Change mptcp_rcvbuf_grow() in a similar way.
Signed-off-by: Eric Dumazet <edumazet@google.com>
[ Moved 'oldval' declaration to the next patch to avoid warnings at
build time. ]
Signed-off-by: Matthieu Baerts (NGI0) <matttbe@kernel.org>
---
include/net/tcp.h | 2 +-
net/ipv4/tcp_input.c | 14 +++++++-------
net/mptcp/protocol.c | 20 ++++++++------------
3 files changed, 16 insertions(+), 20 deletions(-)

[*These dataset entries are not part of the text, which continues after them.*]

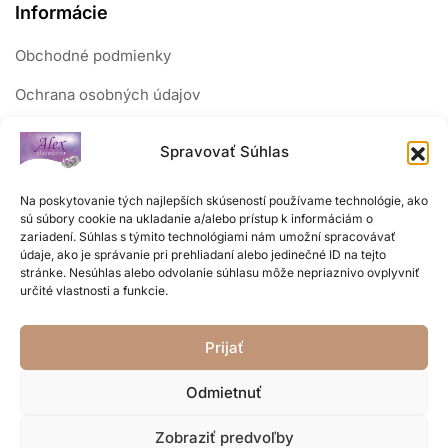
Informácie
Obchodné podmienky
Ochrana osobných údajov
Reklamačný poriadok
Spravovať Súhlas
Sledujte nás
Na poskytovanie tých najlepších skúseností používame technológie, ako
sú súbory cookie na ukladanie a/alebo prístup k informáciám o
zariadení. Súhlas s týmito technológiami nám umožní spracovávať
údaje, ako je správanie pri prehliadaní alebo jedinečné ID na tejto
stránke. Nesúhlas alebo odvolanie súhlasu môže nepriaznivo ovplyvniť
určité vlastnosti a funkcie.
Prijať
Odmietnuť
Zobraziť predvoľby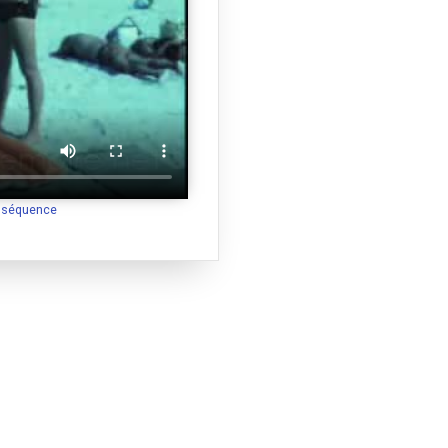
a séquence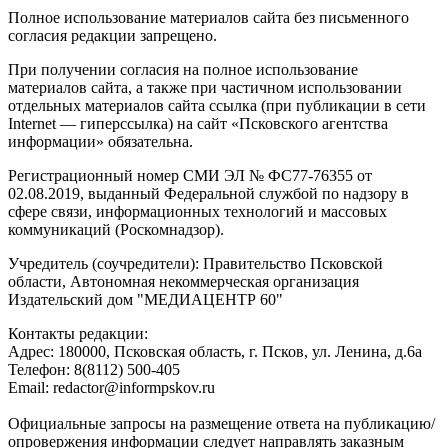
Полное использование материалов сайта без письменного
согласия редакции запрещено.
При получении согласия на полное использование
материалов сайта, а также при частичном использовании
отдельных материалов сайта ссылка (при публикации в сети
Internet — гиперссылка) на сайт «Псковского агентства
информации» обязательна.
Регистрационный номер СМИ ЭЛ № ФС77-76355 от
02.08.2019, выданный Федеральной службой по надзору в
сфере связи, информационных технологий и массовых
коммуникаций (Роскомнадзор).
Учредитель (соучредители): Правительство Псковской
области, Автономная некоммерческая организация
Издательский дом "МЕДИАЦЕНТР 60"
Контакты редакции:
Адреc: 180000, Псковская область, г. Псков, ул. Ленина, д.6а
Телефон: 8(8112) 500-405
Email: redactor@informpskov.ru
Официальные запросы на размещение ответа на публикацию/
опровержения информации следует направлять заказным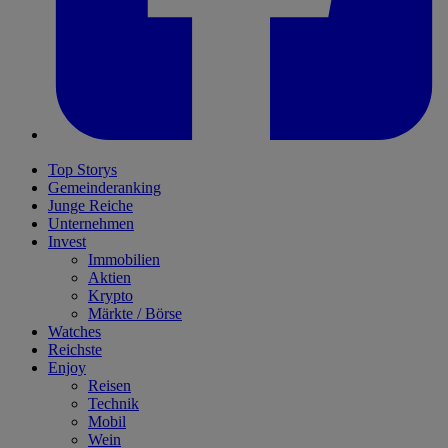
Top Storys
Gemeinderanking
Junge Reiche
Unternehmen
Invest
Immobilien
Aktien
Krypto
Märkte / Börse
Watches
Reichste
Enjoy
Reisen
Technik
Mobil
Wein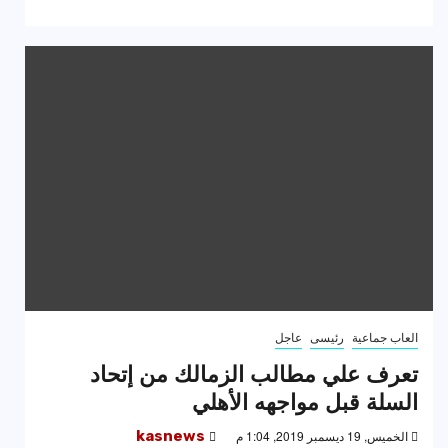
العاب جماعية
رئيسى
عاجل
تعرف علي مطالب الزمالك من إتحاد
السلة قبل مواجهه الأهلي
الخميس, 19 ديسمبر 2019, 1:04 م
kasnews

diff --git a/include/net/tcp.h b/include/net/tcp.h
index 5ca230ed526a..ab20f549b8f9 100644
--- a/include/net/tcp.h
+++ b/include/net/tcp.h
@@ -370,7 +370,7 @@ void tcp_delack_timer_handler(struct sock *sk);
int tcp_ioctl(struct sock *sk, int cmd, int *karg);
enum skb_drop_reason tcp_rcv_state_process(struct sock *sk, struct sk_buff *skb);
void tcp_rcv_established(struct sock *sk, struct sk_buff *skb);
-void tcp_rcvbuf_grow(struct sock *sk);
+void tcp_rcvbuf_grow(struct sock *sk, u32 newval);
void tcp_rcv_space_adjust(struct sock *sk);
int tcp_twsk_unique(struct sock *sk, struct sock *sktw, void *twp);
void tcp_twsk_destructor(struct sock *sk);
diff --git a/net/ipv4/tcp_input.c b/net/ipv4/tcp_input.c
index 31ea5af49f2d..cb4e07f84ae2 100644
--- a/net/ipv4/tcp_input.c
+++ b/net/ipv4/tcp_input.c
@@ -891,18 +891,20 @@ static inline void tcp_rcv_rtt_measure_ts(struct sock *sk,
}
}
-void tcp_rcvbuf_grow(struct sock *sk)
+void tcp_rcvbuf_grow(struct sock *sk, u32 newval)
{
const struct net *net = sock_net(sk);
struct tcp_sock *tp = tcp_sk(sk);
- int rcvwin, rcvbuf, cap;
+ u32 rcvwin, rcvbuf, cap;
+
+ tp->rcvq_space.space = newval;
if (!READ_ONCE(net->ipv4.sysctl_tcp_moderate_rcvbuf) ||
(sk->sk_userlocks & SOCK_RCVBUF_LOCK))
return;
/* slow start: allow the sender to double its rate. */
- rcvwin = tp->rcvq_space.space << 1;
+ rcvwin = newval << 1;
if (!RB_EMPTY_ROOT(&tp->out_of_order_queue))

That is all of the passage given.